Functional analysis is defined as "the identification of important, controllable, causal functional relationships applicable to a specified set of target behaviors for an individual" and is used for individual evaluation in behavioral activation therapy. In functional analysis, the purpose of the behavior is emphasized in relation to the individual and their environment, i.e. if the behavior is avoidant, rather than the actual topography of the action. Functional analysis is based on the evaluation of an event via the three-term contingency: antecedents, behavior, and consequences. An antecedent is an event that increases the likelihood of a given behavior, the behavior is the individual's response to the antecedent, and the consequence is the reinforcement or lack thereof. Therapists help individuals identify events that typically trigger specific behaviors and the consequences of these behaviors. Then the individual is encouraged to interrupt the three-term contingency pattern for negative consequences by either avoiding the antecedent or changing the behavior. Likewise, individuals are encouraged to seek out antecedents that result in positive reinforcement and to increase the behaviors for which they are positively reinforced.
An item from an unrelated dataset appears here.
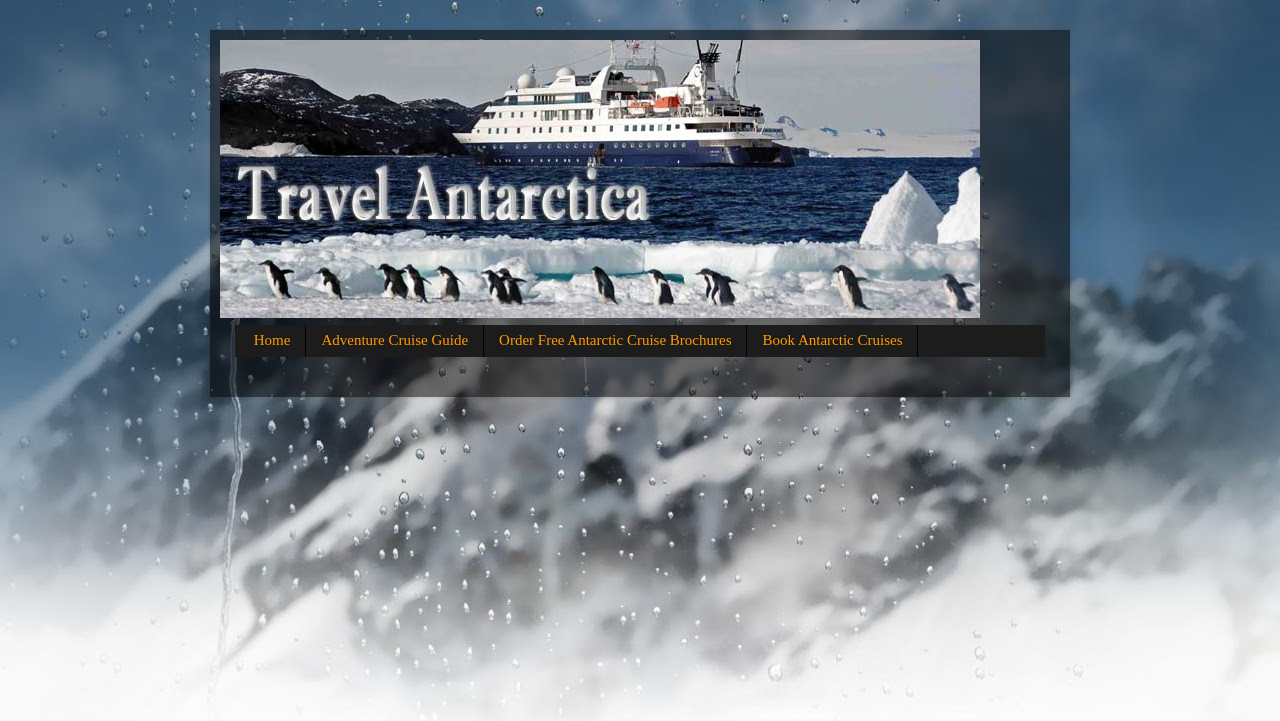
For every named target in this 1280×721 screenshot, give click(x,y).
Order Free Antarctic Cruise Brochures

===Social skills training===
Social skills training includes all therapies that teach adaptive interaction skills. Training may be specific to a given situation, such as a job interview, or may be more general in nature. Therapists often engage individuals in behavioral rehearsal, a process in which the client practices appropriate social skills for a given situation with the therapist.

====Social problem solving====

In social problem solving therapy, therapists help individuals develop adaptive coping mechanisms for daily life stresses, such as confrontation and discomfort, within a social environment. Emphasis is placed on manipulating the individual's responses to social stressors, as well as ways to avoid excessively stressful social situations. There is no pre-determined set of adaptive behaviors, rather, coping mechanisms are created on an individual basis.

=====Problem solving therapy=====
Problem orientation therapy (PST) is a sub-category of social problem solving therapy that focuses on changing the manner in which individuals approach social stressors. Problem orientation is an individual's generalized cognitive approach to social problems and coping. Individuals with depression typically display a negative problem orientation, the tendency to become overwhelmed by social stressors and perceive them to be unsolvable, resulting in maladaptive coping. PST emphasizes decreasing negative orientations, increasing positive orientations, enhancing problem-solving skills, and minimizing avoidant and impulsive reactions. Individuals are provided with a series of steps to manipulate their orientation and reaction: the SSTA Toolkit. Therapists instruct clients to stop, slow down, think, and act to encourage rational behavior that is influenced by cognitive processes rather than emotional reactions. The emphasis is placed on generating behavioral modifications that interrupt the individual's typical progression of negative orientation and maladaptive coping, replacing them with positive orientation and useful coping behaviors.